EXERCISE BRIEF: Find the lines of the data below that include "Blogs". Report their number only.

(MATERIAL SUPPLIED)

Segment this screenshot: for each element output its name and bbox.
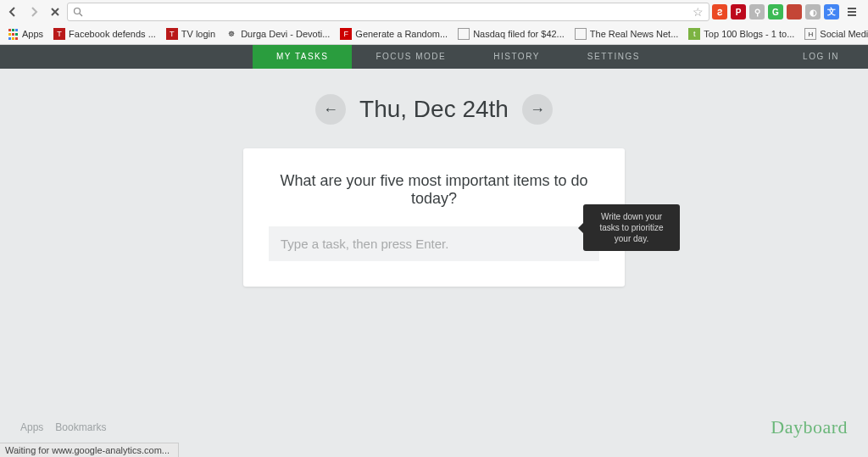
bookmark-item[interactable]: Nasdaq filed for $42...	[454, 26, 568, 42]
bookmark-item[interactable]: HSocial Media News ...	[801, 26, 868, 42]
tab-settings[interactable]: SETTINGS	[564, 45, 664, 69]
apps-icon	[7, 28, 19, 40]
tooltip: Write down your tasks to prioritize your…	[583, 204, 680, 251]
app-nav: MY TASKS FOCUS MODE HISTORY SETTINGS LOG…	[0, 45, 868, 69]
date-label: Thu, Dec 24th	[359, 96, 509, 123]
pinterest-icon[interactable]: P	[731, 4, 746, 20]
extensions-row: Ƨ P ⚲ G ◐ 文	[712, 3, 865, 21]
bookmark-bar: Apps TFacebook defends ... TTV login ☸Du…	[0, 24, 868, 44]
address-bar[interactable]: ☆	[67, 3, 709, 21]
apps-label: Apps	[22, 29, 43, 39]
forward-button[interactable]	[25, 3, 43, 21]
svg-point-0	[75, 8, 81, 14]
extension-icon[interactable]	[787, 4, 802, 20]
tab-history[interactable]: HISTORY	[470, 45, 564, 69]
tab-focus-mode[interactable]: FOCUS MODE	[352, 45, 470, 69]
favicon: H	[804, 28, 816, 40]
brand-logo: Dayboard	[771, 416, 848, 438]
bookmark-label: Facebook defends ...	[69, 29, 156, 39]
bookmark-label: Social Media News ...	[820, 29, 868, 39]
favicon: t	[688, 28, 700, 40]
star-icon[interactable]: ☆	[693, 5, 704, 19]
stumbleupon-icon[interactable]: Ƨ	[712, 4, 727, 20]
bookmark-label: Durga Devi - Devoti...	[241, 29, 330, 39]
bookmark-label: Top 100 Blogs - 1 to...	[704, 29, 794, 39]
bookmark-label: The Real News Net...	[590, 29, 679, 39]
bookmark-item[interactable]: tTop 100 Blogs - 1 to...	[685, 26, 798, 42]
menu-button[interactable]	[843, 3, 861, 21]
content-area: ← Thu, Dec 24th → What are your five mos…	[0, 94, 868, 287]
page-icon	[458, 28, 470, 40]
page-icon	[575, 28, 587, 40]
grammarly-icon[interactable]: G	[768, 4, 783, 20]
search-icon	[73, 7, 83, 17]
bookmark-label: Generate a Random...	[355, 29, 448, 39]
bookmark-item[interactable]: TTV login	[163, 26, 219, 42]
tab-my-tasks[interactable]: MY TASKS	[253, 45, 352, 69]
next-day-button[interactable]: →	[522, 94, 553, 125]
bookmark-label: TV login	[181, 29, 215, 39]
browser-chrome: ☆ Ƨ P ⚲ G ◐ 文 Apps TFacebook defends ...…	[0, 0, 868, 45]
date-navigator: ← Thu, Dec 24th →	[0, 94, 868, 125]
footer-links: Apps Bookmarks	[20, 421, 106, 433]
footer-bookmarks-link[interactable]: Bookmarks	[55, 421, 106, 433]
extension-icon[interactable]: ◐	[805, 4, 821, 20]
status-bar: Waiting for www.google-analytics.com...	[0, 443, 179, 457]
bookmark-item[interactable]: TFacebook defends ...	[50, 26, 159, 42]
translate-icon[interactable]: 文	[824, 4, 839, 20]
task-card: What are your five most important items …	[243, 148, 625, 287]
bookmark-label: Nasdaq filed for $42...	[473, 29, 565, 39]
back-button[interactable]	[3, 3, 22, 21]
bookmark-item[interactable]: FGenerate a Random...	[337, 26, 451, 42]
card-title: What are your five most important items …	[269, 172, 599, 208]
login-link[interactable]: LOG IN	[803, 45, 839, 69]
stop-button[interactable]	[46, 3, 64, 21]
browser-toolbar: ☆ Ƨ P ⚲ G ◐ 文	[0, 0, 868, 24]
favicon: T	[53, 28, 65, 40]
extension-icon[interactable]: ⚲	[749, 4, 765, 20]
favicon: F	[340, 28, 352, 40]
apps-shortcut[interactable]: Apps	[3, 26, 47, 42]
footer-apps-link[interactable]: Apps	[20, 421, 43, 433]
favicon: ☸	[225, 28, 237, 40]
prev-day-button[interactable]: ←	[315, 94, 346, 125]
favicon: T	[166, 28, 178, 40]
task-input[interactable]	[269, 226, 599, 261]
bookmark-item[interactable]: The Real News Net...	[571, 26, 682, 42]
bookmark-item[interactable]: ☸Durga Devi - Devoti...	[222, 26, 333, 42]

(End MATERIAL SUPPLIED)

ANSWER AREA: 2